WHAT YOU HAVE TO DO:
Count each line below that has "sztuk" anywhere in it. Answer with the total alone.

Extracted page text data
──────────────────────────────

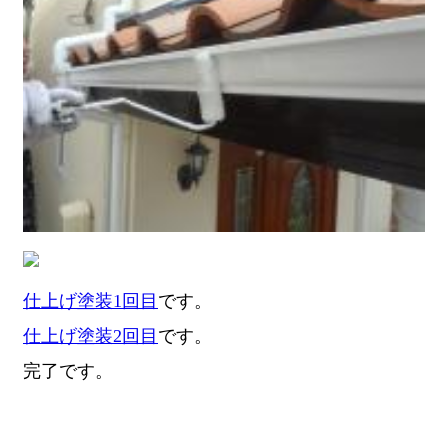
仕上げ塗装1回目
です。
仕上げ塗装2回目
です。
完了です。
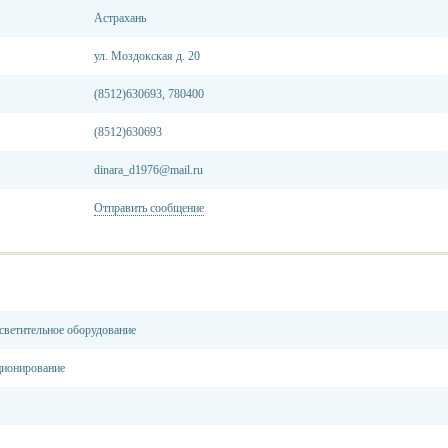
Астрахань
ул. Моздокская д. 20
(8512)630693, 780400
(8512)630693
dinara_d1976@mail.ru
Отправить сообщение
светительное оборудование
ционирование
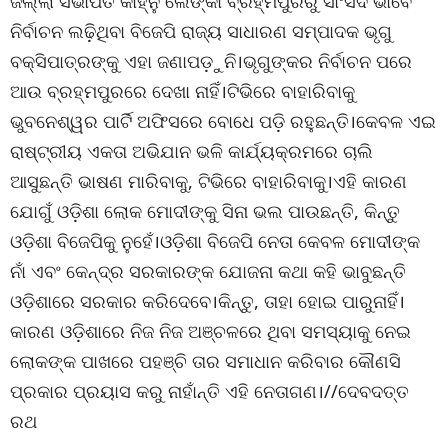
ଜିଲ୍ଲା ସଭାପତି କାହ୍ନୁ ଲେଙ୍କା ବ୍ରହ୍ମପୁରରୁ ସାଂସଦ ଭାବେ
ନିର୍ବାଚନ ଲଢ଼ିଥିବା ବିଜେପି ରାଜ୍ୟ ସାଧାରଣ ସମ୍ପାଦକ ଭୃଗୁ
ବକ୍ସିପାତ୍ରଙ୍କୁ ଏହା ଜଣାପଡ଼ୁନି।ଭୃଗୁଙ୍କର ନିର୍ବାଚନ ପରେ
ଆଉ ବ୍ରହ୍ମପୁରରେ ଦେଖା ନାହିଁ।ଟିଭିରେ ବାହାରିବାକୁ
ଭୁବନେଶ୍ୱର ପାର୍ଟି ଅଫିସରେ ବୋଧେ ପଡ଼ି ରହୁଛନ୍ତି।କେବଳ ଏଇ
ରାଷ୍ଟ୍ରୀୟ ଏକତା ଅଭିଯାନ ଭଳି କାର୍ଯ୍ୟକ୍ରମରେ ଚାଲି
ଆସୁଛନ୍ତି ଭାଷଣ ମାରିବାକୁ, ଟିଭିରେ ବାହାରିବାକୁ।ଏହି କାରଣ
ଯୋଗୁଁ ଓଡ଼ିଶା ଲୋକ ମୋଦୀଙ୍କୁ ସିନା ଭଲ ପାଉଛନ୍ତି, କିନ୍ତୁ
ଓଡ଼ିଶା ବିଜେପିକୁ ନୁହେଁ।ଓଡ଼ିଶା ବିଜେପି ନେତା କେବଳ ମୋଦୀଙ୍କ
ନାଁ ଏବଂ କେନ୍ଦ୍ର ସରକାରଙ୍କ ଯୋଜନା କଥା କହି ଭାବୁଛନ୍ତି
ଓଡ଼ିଶାରେ ସରକାର କରିଦେବେ।କିନ୍ତୁ, ତାହା ହୋଇ ପାରୁନାହିଁ।
କାରଣ ଓଡ଼ିଶାରେ ନିଜ ନିଜ ଅଞ୍ଚଳରେ ଥିବା ସମସ୍ୟାକୁ ନେଇ
ଲୋକଙ୍କ ପାଖରେ ପହଞ୍ଚି ତାର ସମାଧାନ କରିବାର କୌଣସି
ପ୍ରକାର ପ୍ରୟାସ କରୁ ନାହାଁନ୍ତି ଏହି ନେତାଗଣ।//ଦେବଦତ୍ତ
ରଥ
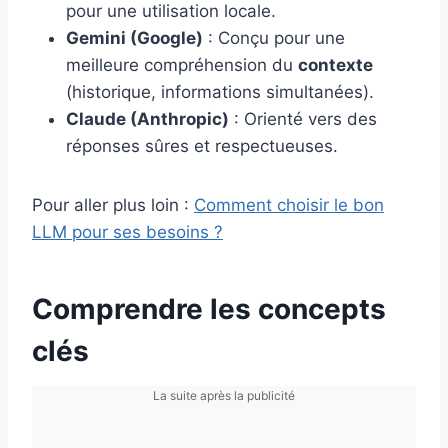
pour une utilisation locale.
Gemini (Google)
: Conçu pour une
meilleure compréhension du
contexte
(historique, informations simultanées).
Claude (Anthropic)
: Orienté vers des
réponses sûres et respectueuses.
Pour aller plus loin :
Comment choisir le bon
LLM pour ses besoins ?
Comprendre les concepts
clés
La suite après la publicité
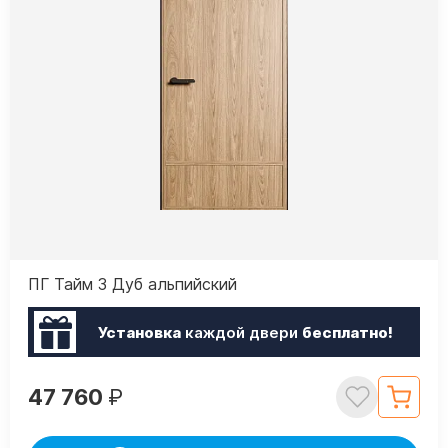
ПГ Тайм 3 Дуб альпийский
Установка
каждой двери
бесплатно!
47 760
₽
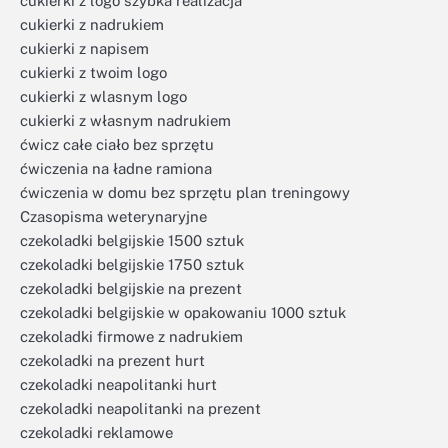
cukierki z logo szybka realizacja
cukierki z nadrukiem
cukierki z napisem
cukierki z twoim logo
cukierki z wlasnym logo
cukierki z własnym nadrukiem
ćwicz całe ciało bez sprzętu
ćwiczenia na ładne ramiona
ćwiczenia w domu bez sprzętu plan treningowy
Czasopisma weterynaryjne
czekoladki belgijskie 1500 sztuk
czekoladki belgijskie 1750 sztuk
czekoladki belgijskie na prezent
czekoladki belgijskie w opakowaniu 1000 sztuk
czekoladki firmowe z nadrukiem
czekoladki na prezent hurt
czekoladki neapolitanki hurt
czekoladki neapolitanki na prezent
czekoladki reklamowe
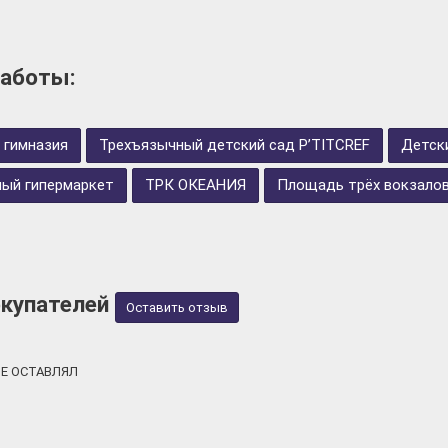
аботы:
 гимназия
Трехъязычный детский сад P’TITCREF
Детски
ный гипермаркет
ТРК ОКЕАНИЯ
Площадь трёх вокзало
купателей
Оставить отзыв
Е ОСТАВЛЯЛ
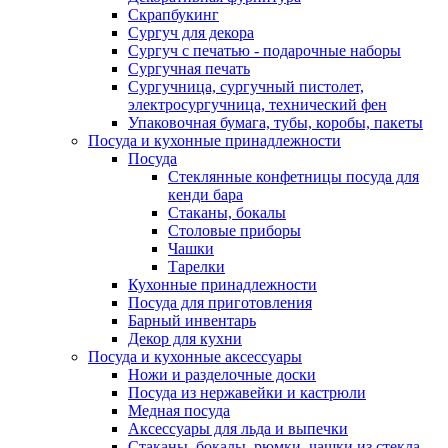
Скрапбукинг
Сургуч для декора
Сургуч с печатью - подарочные наборы
Сургучная печать
Сургучница, сургучный пистолет,
электросургучница, технический фен
Упаковочная бумага, тубы, коробы, пакеты
Посуда и кухонные принадлежности
Посуда
Стеклянные конфетницы посуда для
кенди бара
Стаканы, бокалы
Столовые приборы
Чашки
Тарелки
Кухонные принадлежности
Посуда для приготовления
Барный инвентарь
Декор для кухни
Посуда и кухонные аксессуары
Ножи и разделочные доски
Посуда из нержавейки и кастрюли
Медная посуда
Аксессуары для льда и выпечки
Стаканы, бокалы, рюмки, чашки из стекла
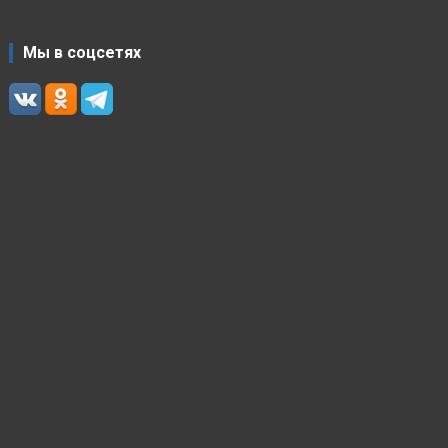
Мы в соцсетях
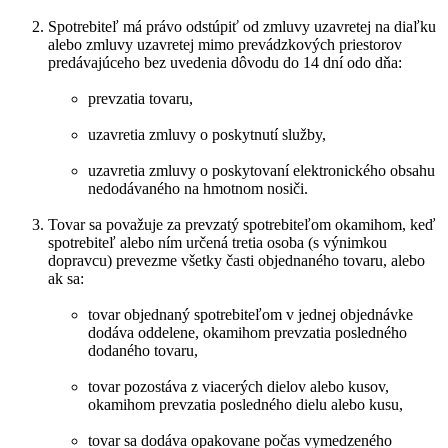
Spotrebiteľ má právo odstúpiť od zmluvy uzavretej na diaľku
alebo zmluvy uzavretej mimo prevádzkových priestorov
predávajúceho bez uvedenia dôvodu do 14 dní odo dňa:
prevzatia tovaru,
uzavretia zmluvy o poskytnutí služby,
uzavretia zmluvy o poskytovaní elektronického obsahu
nedodávaného na hmotnom nosiči.
Tovar sa považuje za prevzatý spotrebiteľom okamihom, keď
spotrebiteľ alebo ním určená tretia osoba (s výnimkou
dopravcu) prevezme všetky časti objednaného tovaru, alebo
ak sa:
tovar objednaný spotrebiteľom v jednej objednávke
dodáva oddelene, okamihom prevzatia posledného
dodaného tovaru,
tovar pozostáva z viacerých dielov alebo kusov,
okamihom prevzatia posledného dielu alebo kusu,
tovar sa dodáva opakovane počas vymedzeného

──────────────────────────────

YOUR RESPONSE:
3